Ce renversement s’opère par le recours aux quatre critères généraux de la loi (et non à ses critères spécifiques). Il s’agit dès lors, dans cette deuxième partie, de vérifier la liberté de l’organisation du temps de travail, la liberté de l’organisation du travail lui-même, la possibilité de contrôle hiérarchique et la volonté des parties.

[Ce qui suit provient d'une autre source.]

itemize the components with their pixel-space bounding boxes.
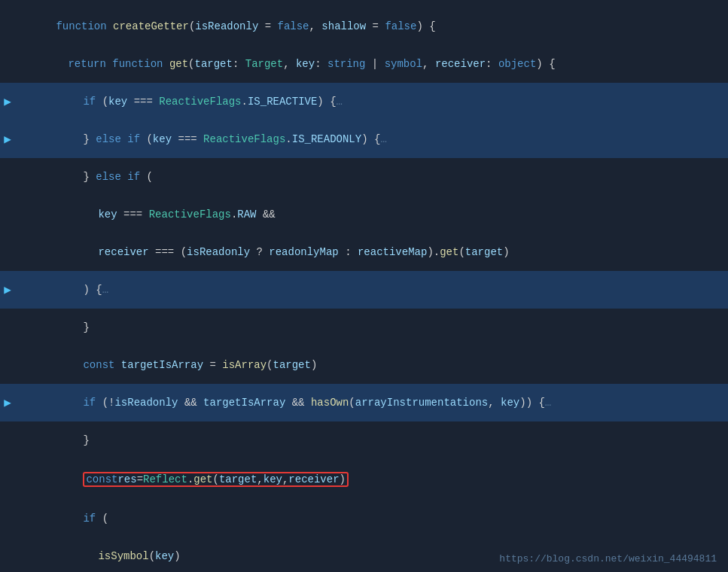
code-line-12: } (0, 421, 728, 459)
arrow-indicator: ▶ (0, 132, 15, 147)
code-line-4: ▶ } else if (key === ReactiveFlags.IS_RE… (0, 120, 728, 158)
code-line-6: key === ReactiveFlags.RAW && (0, 196, 728, 233)
code-line-10: const targetIsArray = isArray(target) (0, 346, 728, 384)
highlight-box-reflect: const res = Reflect.get(target, key, rec… (83, 472, 349, 487)
code-text-3: if (key === ReactiveFlags.IS_REACTIVE) {… (15, 84, 728, 120)
code-text-11: if (!isReadonly && targetIsArray && hasO… (15, 385, 728, 421)
code-text-1: function createGetter(isReadonly = false… (15, 8, 728, 44)
code-line-3: ▶ if (key === ReactiveFlags.IS_REACTIVE)… (0, 83, 728, 120)
arrow-indicator: ▶ (0, 282, 15, 297)
code-text-7: receiver === (isReadonly ? readonlyMap :… (15, 234, 728, 270)
code-text-14: if ( (15, 500, 728, 537)
code-editor: function createGetter(isReadonly = false… (0, 0, 728, 572)
code-line-11: ▶ if (!isReadonly && targetIsArray && ha… (0, 384, 728, 421)
footer-url: https://blog.csdn.net/weixin_44494811 (499, 553, 717, 564)
code-text-12: } (15, 422, 728, 458)
arrow-indicator: ▶ (0, 94, 15, 109)
code-line-13: const res = Reflect.get(target, key, rec… (0, 459, 728, 500)
code-text-9: } (15, 309, 728, 345)
code-text-8: ) {… (15, 272, 728, 308)
code-line-14: if ( (0, 500, 728, 537)
code-line-8: ▶ ) {… (0, 271, 728, 309)
arrow-indicator: ▶ (0, 395, 15, 410)
code-line-2: return function get(target: Target, key:… (0, 45, 728, 83)
code-line-5: } else if ( (0, 158, 728, 196)
code-text-13: const res = Reflect.get(target, key, rec… (15, 460, 728, 499)
code-text-2: return function get(target: Target, key:… (15, 46, 728, 82)
code-line-7: receiver === (isReadonly ? readonlyMap :… (0, 233, 728, 271)
code-text-6: key === ReactiveFlags.RAW && (15, 196, 728, 233)
code-text-10: const targetIsArray = isArray(target) (15, 347, 728, 383)
code-line-9: } (0, 309, 728, 346)
code-text-4: } else if (key === ReactiveFlags.IS_READ… (15, 121, 728, 157)
code-text-5: } else if ( (15, 159, 728, 195)
code-line-1: function createGetter(isReadonly = false… (0, 8, 728, 45)
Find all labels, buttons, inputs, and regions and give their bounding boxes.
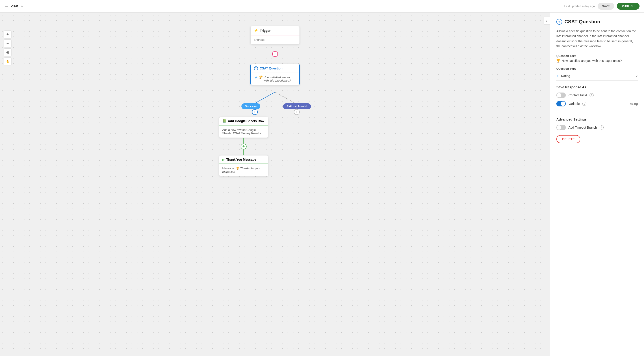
question-emoji: 🏆 — [556, 59, 560, 62]
question-text-label: Question Text — [556, 54, 638, 57]
panel-toggle-icon: › — [546, 18, 548, 23]
contact-field-label: Contact Field — [568, 93, 587, 97]
topbar-left: ← csat ✏ — [4, 3, 564, 9]
trigger-header: ⚡ Trigger — [250, 26, 300, 35]
contact-field-row: Contact Field ? — [556, 92, 638, 98]
thankyou-message-label: Message: — [222, 167, 235, 170]
csat-help-icon: ? — [254, 66, 258, 70]
line-failure-add — [296, 105, 297, 109]
line-add-thankyou — [244, 149, 244, 155]
right-panel: ? CSAT Question Allows a specific questi… — [550, 12, 644, 356]
question-value-text: How satisfied are you with this experien… — [562, 59, 622, 62]
workflow-area: ⚡ Trigger Shortcut + ? CSAT Question — [0, 12, 550, 356]
add-sheets-thankyou-button[interactable]: + — [241, 144, 246, 149]
topbar: ← csat ✏ Last updated a day ago SAVE PUB… — [0, 0, 644, 12]
thankyou-emoji: 🏆 — [236, 167, 240, 170]
question-type-row[interactable]: ✦ Rating ∨ — [556, 72, 638, 81]
contact-field-toggle[interactable] — [556, 92, 566, 98]
contact-field-thumb — [557, 93, 561, 97]
variable-help[interactable]: ? — [582, 102, 586, 106]
line-success-add — [255, 105, 255, 109]
add-failure-button[interactable]: + — [294, 109, 300, 115]
pan-button[interactable]: ✋ — [4, 57, 12, 65]
add-success-button[interactable]: + — [252, 109, 258, 115]
timeout-row: Add Timeout Branch ? — [556, 125, 638, 130]
csat-body: ✦ 🏆 How satisfied are you with this expe… — [251, 73, 299, 85]
thankyou-icon: ▷ — [222, 158, 224, 161]
main-layout: › + − ⊕ ✋ ⚡ Trigger Shortcut + — [0, 12, 644, 356]
last-updated: Last updated a day ago — [564, 4, 595, 8]
workflow-canvas[interactable]: › + − ⊕ ✋ ⚡ Trigger Shortcut + — [0, 12, 550, 356]
trigger-body: Shortcut — [250, 35, 300, 44]
connector-trigger-csat: + — [272, 44, 278, 64]
csat-question-node[interactable]: ? CSAT Question ✦ 🏆 How satisfied are yo… — [250, 64, 300, 85]
csat-star-icon: ✦ — [254, 75, 257, 80]
timeout-toggle[interactable] — [556, 125, 566, 130]
divider — [556, 112, 638, 112]
sheets-icon: 📗 — [222, 119, 226, 123]
thankyou-header: ▷ Thank You Message — [219, 155, 268, 164]
panel-help-icon: ? — [556, 19, 562, 25]
thankyou-body: Message: 🏆 Thanks for your response! — [219, 164, 268, 176]
csat-header: ? CSAT Question — [251, 64, 299, 73]
variable-label: Variable — [568, 102, 580, 105]
edit-icon[interactable]: ✏ — [20, 4, 23, 8]
branch-connector-area: Success Failure: Invalid + — [0, 85, 550, 117]
back-icon: ← — [4, 3, 9, 9]
sheets-header-label: Add Google Sheets Row — [228, 119, 264, 123]
variable-row: Variable ? rating — [556, 101, 638, 106]
line-csat-branch — [275, 85, 275, 92]
question-text-value: 🏆 How satisfied are you with this experi… — [556, 59, 638, 62]
trigger-node[interactable]: ⚡ Trigger Shortcut — [250, 26, 300, 44]
rating-diamond-icon: ✦ — [556, 74, 559, 78]
csat-question: ✦ 🏆 How satisfied are you with this expe… — [254, 75, 296, 82]
trigger-header-label: Trigger — [260, 29, 270, 32]
sheets-node[interactable]: 📗 Add Google Sheets Row Add a new row on… — [219, 117, 268, 138]
save-button[interactable]: SAVE — [598, 3, 614, 10]
line-trigger-down — [275, 44, 275, 51]
branch-spacing: + + — [237, 92, 313, 117]
thankyou-header-label: Thank You Message — [226, 158, 256, 161]
zoom-controls: + − ⊕ ✋ — [4, 30, 12, 65]
sheets-node-wrapper: 📗 Add Google Sheets Row Add a new row on… — [219, 117, 268, 176]
panel-description: Allows a specific question to be sent to… — [556, 29, 638, 49]
zoom-out-button[interactable]: − — [4, 39, 12, 47]
csat-header-label: CSAT Question — [260, 66, 283, 70]
failure-add-area: + — [294, 105, 300, 115]
question-type-label: Question Type — [556, 67, 638, 70]
topbar-right: Last updated a day ago SAVE PUBLISH — [564, 3, 640, 10]
publish-button[interactable]: PUBLISH — [617, 3, 640, 10]
trigger-icon: ⚡ — [254, 28, 258, 33]
variable-thumb — [561, 101, 565, 106]
timeout-help[interactable]: ? — [600, 125, 604, 129]
variable-toggle[interactable] — [556, 101, 566, 106]
workflow-title: csat — [11, 4, 18, 8]
line-add-csat — [275, 57, 275, 64]
advanced-settings-label: Advanced Settings — [556, 117, 638, 121]
question-type-text: Rating — [561, 74, 570, 78]
zoom-in-button[interactable]: + — [4, 30, 12, 38]
thankyou-node[interactable]: ▷ Thank You Message Message: 🏆 Thanks fo… — [219, 155, 268, 176]
contact-field-help[interactable]: ? — [590, 93, 594, 97]
save-response-label: Save Response As — [556, 85, 638, 89]
zoom-target-button[interactable]: ⊕ — [4, 48, 12, 56]
question-type-value: ✦ Rating — [556, 74, 570, 78]
sheets-body: Add a new row on Google Sheets: CSAT Sur… — [219, 125, 268, 138]
variable-value: rating — [630, 102, 638, 105]
sheets-header: 📗 Add Google Sheets Row — [219, 117, 268, 125]
connector-sheets-thankyou: + — [219, 138, 268, 155]
panel-toggle-button[interactable]: › — [544, 16, 550, 25]
timeout-thumb — [557, 125, 561, 130]
panel-title: CSAT Question — [564, 19, 600, 25]
delete-button[interactable]: DELETE — [556, 135, 580, 143]
add-between-trigger-csat[interactable]: + — [272, 51, 278, 57]
question-type-chevron[interactable]: ∨ — [636, 74, 638, 78]
timeout-label: Add Timeout Branch — [568, 126, 597, 129]
back-button[interactable]: ← — [4, 3, 9, 9]
line-sheets-add — [244, 138, 244, 144]
csat-question-emoji: 🏆 — [259, 75, 262, 79]
panel-title-row: ? CSAT Question — [556, 19, 638, 25]
csat-question-text: How satisfied are you with this experien… — [264, 75, 296, 82]
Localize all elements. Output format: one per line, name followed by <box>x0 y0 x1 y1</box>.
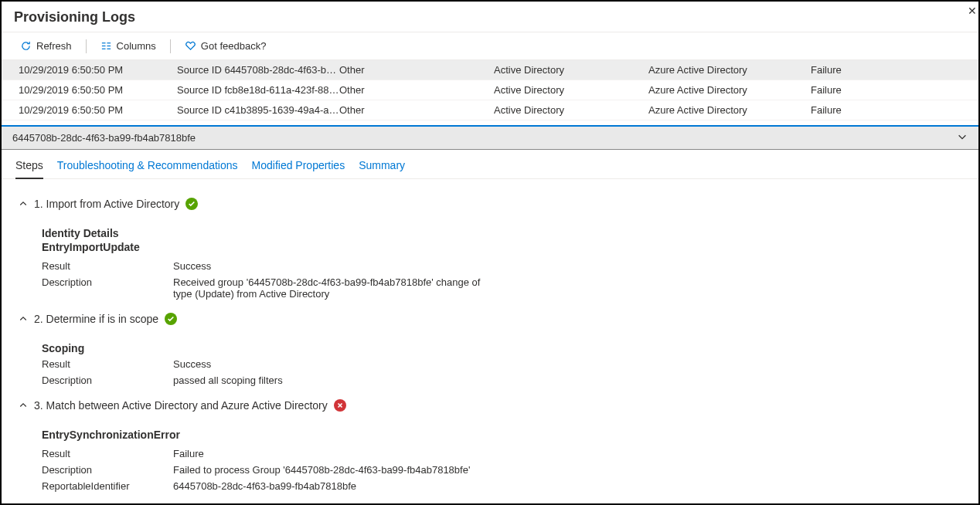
tab-summary[interactable]: Summary <box>359 156 405 178</box>
cell-status: Failure <box>811 64 972 76</box>
cell-action: Other <box>339 64 494 76</box>
cell-source-sys: Active Directory <box>494 104 648 116</box>
log-table: 10/29/2019 6:50:50 PM Source ID 6445708b… <box>2 60 978 120</box>
cell-target-sys: Azure Active Directory <box>648 84 811 96</box>
cell-status: Failure <box>811 104 972 116</box>
kv-value: Received group '6445708b-28dc-4f63-ba99-… <box>173 276 482 300</box>
section-title: Scoping <box>42 342 972 354</box>
separator <box>86 39 87 53</box>
refresh-button[interactable]: Refresh <box>14 37 78 55</box>
heart-icon <box>185 40 196 52</box>
error-icon <box>334 399 346 412</box>
chevron-up-icon[interactable] <box>19 199 28 208</box>
columns-label: Columns <box>117 40 156 52</box>
cell-source: Source ID c41b3895-1639-49a4-a8ea-466 <box>177 104 339 116</box>
toolbar: Refresh Columns Got feedback? <box>2 32 978 60</box>
separator <box>170 39 171 53</box>
cell-source-sys: Active Directory <box>494 84 648 96</box>
step-section: Scoping ResultSuccess Descriptionpassed … <box>42 342 972 388</box>
steps-panel: 1. Import from Active Directory Identity… <box>2 179 978 505</box>
close-icon[interactable]: ✕ <box>968 5 977 17</box>
refresh-label: Refresh <box>36 40 72 52</box>
table-row[interactable]: 10/29/2019 6:50:50 PM Source ID fcb8e18d… <box>2 80 978 100</box>
cell-source: Source ID fcb8e18d-611a-423f-8838-b9d <box>177 84 339 96</box>
cell-action: Other <box>339 104 494 116</box>
table-row[interactable]: 10/29/2019 6:50:50 PM Source ID 6445708b… <box>2 60 978 80</box>
cell-date: 10/29/2019 6:50:50 PM <box>19 104 177 116</box>
detail-tabs: Steps Troubleshooting & Recommendations … <box>2 150 978 179</box>
refresh-icon <box>20 40 32 52</box>
step-section: Identity Details EntryImportUpdate Resul… <box>42 227 972 302</box>
success-icon <box>165 313 177 325</box>
tab-steps[interactable]: Steps <box>15 156 43 179</box>
kv-value: passed all scoping filters <box>173 375 283 386</box>
success-icon <box>185 198 198 210</box>
tab-troubleshooting[interactable]: Troubleshooting & Recommendations <box>57 156 238 178</box>
cell-status: Failure <box>811 84 972 96</box>
cell-target-sys: Azure Active Directory <box>648 104 811 116</box>
kv-key: Description <box>42 276 173 300</box>
kv-key: Description <box>42 375 173 386</box>
detail-header[interactable]: 6445708b-28dc-4f63-ba99-fb4ab7818bfe <box>2 125 978 150</box>
step-title: 1. Import from Active Directory <box>34 198 179 210</box>
cell-target-sys: Azure Active Directory <box>648 64 811 76</box>
chevron-up-icon[interactable] <box>19 401 28 410</box>
kv-value: Failed to process Group '6445708b-28dc-4… <box>173 464 470 476</box>
kv-value: Failure <box>173 448 204 459</box>
cell-date: 10/29/2019 6:50:50 PM <box>19 64 177 76</box>
step-header[interactable]: 3. Match between Active Directory and Az… <box>19 393 972 418</box>
tab-modified-properties[interactable]: Modified Properties <box>252 156 345 178</box>
chevron-down-icon[interactable] <box>957 131 968 144</box>
feedback-label: Got feedback? <box>201 40 267 52</box>
step-section: EntrySynchronizationError ResultFailure … <box>42 429 972 494</box>
cell-action: Other <box>339 84 494 96</box>
cell-source-sys: Active Directory <box>494 64 648 76</box>
cell-date: 10/29/2019 6:50:50 PM <box>19 84 177 96</box>
cell-source: Source ID 6445708b-28dc-4f63-ba99-fb4 <box>177 64 339 76</box>
kv-key: Description <box>42 464 173 476</box>
kv-key: ReportableIdentifier <box>42 480 173 492</box>
kv-key: Result <box>42 260 173 272</box>
columns-button[interactable]: Columns <box>94 37 162 55</box>
table-row[interactable]: 10/29/2019 6:50:50 PM Source ID c41b3895… <box>2 100 978 120</box>
kv-key: Result <box>42 358 173 370</box>
step-title: 2. Determine if is in scope <box>34 313 158 325</box>
step-title: 3. Match between Active Directory and Az… <box>34 399 328 412</box>
kv-key: Result <box>42 448 173 459</box>
step-header[interactable]: 2. Determine if is in scope <box>19 307 972 331</box>
detail-id: 6445708b-28dc-4f63-ba99-fb4ab7818bfe <box>12 132 196 144</box>
section-subtitle: EntrySynchronizationError <box>42 429 972 441</box>
chevron-up-icon[interactable] <box>19 314 28 324</box>
section-subtitle: EntryImportUpdate <box>42 241 972 253</box>
kv-value: Success <box>173 260 211 272</box>
feedback-button[interactable]: Got feedback? <box>179 37 273 55</box>
columns-icon <box>100 40 112 52</box>
kv-value: 6445708b-28dc-4f63-ba99-fb4ab7818bfe <box>173 480 356 492</box>
kv-value: Success <box>173 358 211 370</box>
step-header[interactable]: 1. Import from Active Directory <box>19 191 972 216</box>
page-title: Provisioning Logs <box>2 2 978 32</box>
section-title: Identity Details <box>42 227 972 239</box>
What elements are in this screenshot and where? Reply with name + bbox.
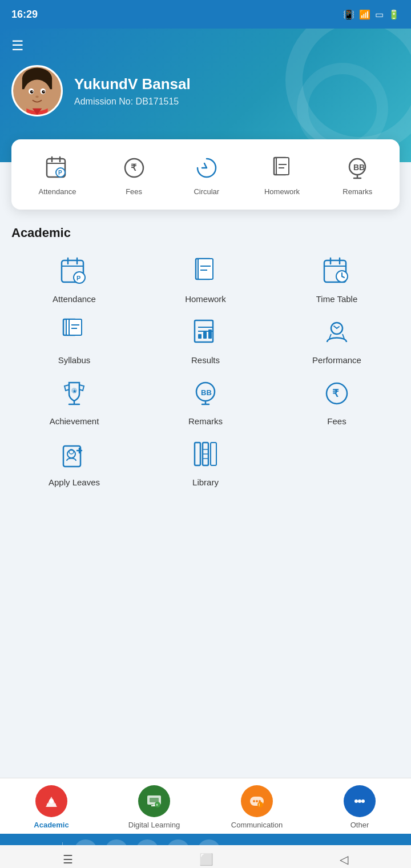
svg-text:BB: BB: [201, 388, 212, 397]
academic-grid: P Attendance Homework: [11, 254, 400, 487]
nav-home[interactable]: ⬜: [199, 853, 213, 866]
quick-remarks[interactable]: BB Remarks: [342, 153, 372, 196]
grid-remarks[interactable]: BB Remarks: [143, 376, 268, 426]
grid-homework-label: Homework: [185, 294, 226, 304]
grid-attendance[interactable]: P Attendance: [11, 254, 137, 304]
svg-rect-74: [195, 443, 200, 465]
grid-performance-label: Performance: [312, 355, 361, 365]
svg-point-95: [358, 799, 361, 803]
profile-name: YukundV Bansal: [74, 75, 191, 93]
status-icons: 📳 📶 ▭ 🔋: [343, 9, 400, 20]
grid-syllabus[interactable]: Syllabus: [11, 315, 137, 365]
svg-rect-53: [198, 334, 202, 339]
grid-performance[interactable]: Performance: [274, 315, 400, 365]
status-bar: 16:29 📳 📶 ▭ 🔋: [0, 0, 411, 29]
grid-achievement-icon: ★: [57, 376, 91, 411]
battery-icon: 🔋: [388, 9, 400, 20]
grid-attendance-icon: P: [57, 254, 91, 288]
grid-applyleaves[interactable]: Apply Leaves: [11, 437, 137, 487]
attendance-icon: P: [42, 153, 72, 183]
svg-text:★: ★: [72, 389, 77, 394]
tab-digital-learning-icon-bg: +: [138, 785, 170, 817]
svg-point-7: [30, 90, 34, 94]
grid-achievement-label: Achievement: [50, 416, 99, 426]
quick-menu-card: P Attendance ₹ Fees Circular: [11, 139, 400, 210]
grid-library[interactable]: Library: [143, 437, 268, 487]
grid-achievement[interactable]: ★ Achievement: [11, 376, 137, 426]
academic-title: Academic: [11, 226, 400, 240]
tab-communication[interactable]: ! Communication: [206, 785, 308, 829]
svg-point-8: [42, 90, 45, 94]
grid-homework-icon: [188, 254, 223, 288]
avatar: [11, 65, 63, 116]
svg-rect-80: [47, 803, 56, 807]
svg-text:P: P: [58, 170, 62, 176]
svg-rect-83: [150, 798, 159, 802]
tab-digital-learning[interactable]: + Digital Learning: [103, 785, 206, 829]
fees-icon: ₹: [119, 153, 149, 183]
tab-academic-icon-bg: [35, 785, 67, 817]
tab-academic[interactable]: Academic: [0, 785, 103, 829]
profile-info: YukundV Bansal Admission No: DB171515: [74, 75, 191, 107]
academic-section: Academic P Attendance: [0, 210, 411, 499]
android-nav: ☰ ⬜ ◁: [0, 845, 411, 868]
svg-point-9: [32, 91, 33, 92]
vibrate-icon: 📳: [343, 9, 354, 20]
grid-attendance-label: Attendance: [53, 294, 96, 304]
quick-circular[interactable]: Circular: [192, 153, 221, 196]
grid-homework[interactable]: Homework: [143, 254, 268, 304]
grid-syllabus-label: Syllabus: [58, 355, 91, 365]
grid-fees[interactable]: ₹ Fees: [274, 376, 400, 426]
quick-fees[interactable]: ₹ Fees: [119, 153, 149, 196]
tab-other-label: Other: [350, 821, 369, 829]
grid-timetable-label: Time Table: [316, 294, 358, 304]
grid-remarks-label: Remarks: [188, 416, 223, 426]
wifi-icon: 📶: [359, 9, 370, 20]
svg-rect-55: [208, 329, 212, 339]
quick-attendance-label: Attendance: [39, 187, 76, 196]
profile-section: YukundV Bansal Admission No: DB171515: [11, 65, 400, 116]
svg-text:+: +: [156, 803, 158, 807]
grid-empty: [274, 437, 400, 487]
tab-digital-learning-label: Digital Learning: [128, 821, 180, 829]
svg-rect-23: [276, 158, 289, 175]
tab-other[interactable]: Other: [308, 785, 411, 829]
nav-menu[interactable]: ☰: [63, 853, 73, 866]
tab-other-icon-bg: [344, 785, 376, 817]
svg-point-81: [49, 799, 54, 803]
circular-icon: [192, 153, 221, 183]
svg-rect-47: [69, 319, 82, 335]
quick-fees-label: Fees: [126, 187, 142, 196]
svg-point-90: [256, 800, 258, 802]
svg-point-13: [49, 90, 53, 97]
screen-icon: ▭: [375, 9, 384, 20]
grid-fees-icon: ₹: [320, 376, 354, 411]
quick-homework-label: Homework: [264, 187, 300, 196]
svg-text:P: P: [76, 275, 80, 282]
grid-timetable-icon: [320, 254, 354, 288]
quick-circular-label: Circular: [194, 187, 219, 196]
svg-rect-35: [198, 259, 213, 279]
grid-fees-label: Fees: [327, 416, 346, 426]
admission-number: Admission No: DB171515: [74, 97, 191, 107]
status-time: 16:29: [11, 9, 38, 21]
quick-homework[interactable]: Homework: [264, 153, 300, 196]
menu-icon[interactable]: ☰: [11, 38, 400, 54]
remarks-icon: BB: [342, 153, 372, 183]
svg-rect-54: [203, 332, 207, 339]
grid-library-label: Library: [192, 477, 219, 487]
svg-text:!: !: [259, 803, 260, 807]
homework-icon: [267, 153, 297, 183]
nav-back[interactable]: ◁: [340, 853, 348, 866]
tab-communication-label: Communication: [231, 821, 283, 829]
svg-point-12: [21, 90, 25, 97]
svg-rect-76: [211, 443, 216, 465]
tab-academic-label: Academic: [34, 821, 68, 829]
grid-timetable[interactable]: Time Table: [274, 254, 400, 304]
svg-point-89: [253, 800, 255, 802]
quick-attendance[interactable]: P Attendance: [39, 153, 76, 196]
svg-text:BB: BB: [353, 163, 365, 172]
quick-remarks-label: Remarks: [342, 187, 372, 196]
grid-performance-icon: [320, 315, 354, 349]
grid-results[interactable]: Results: [143, 315, 268, 365]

Relevons deux arrêts rendus par la Cour du travail de Bruxelles sur l’application des mesures dans ce secteur :

  • Plus de la moitié des critères spécifiques sont remplis lorsqu’aucun des intéressés n’a payé de contrepartie lors de l’attribution de parts dans la société (absence de participation au risque financier), qu’ils n’ont pas de pouvoir de décision en ce qui concerne les moyens financiers, ne participent pas à la politique d’achat, percevaient une rémunération mensuelle fixe, ne pouvaient engager de personnel, portaient des vêtements de travail au logo de la société, avaient pour seul contractant celle-ci et ne travaillaient qu’avec des outils et des vêtements de travail lui appartenant (C. trav. Bruxelles, 11 janvier 2023, R.G. 2020/AB/777) ;
  • Pour les travaux immobiliers (secteur de construction), l’arrêté royal du 7 juin 2013 a remplacé les critères de la loi-programme du 27 décembre 2006 par des critères plus adaptés. Ils visent le risque financier, l’absence de responsabilité et de pouvoir de décision (moyens financiers de l’entreprise, politique d’achat et politique des prix, etc.), la garantie du paiement d’une indemnité fixe quels que soient les résultats, l’absence de possibilité d’engager du personnel ou de se faire remplacer, l’absence d’identification de l’intéressé comme étant une entreprise (logo, lettrage, etc.), le travail principal et habituel pour un seul contractant, le travail dans des locaux hors chantier ou avec du matériel dont il n’est pas le propriétaire ou le locataire et, enfin, l’absence de travail autonome vis-à-vis des équipes de travail du cocontractant ou de l’entreprise au sein de laquelle l’intéressé a le statut d’associé actif (C. trav. Bruxelles, 25 avril 2018, R.G. 2017/AB/22 – précédemment commenté).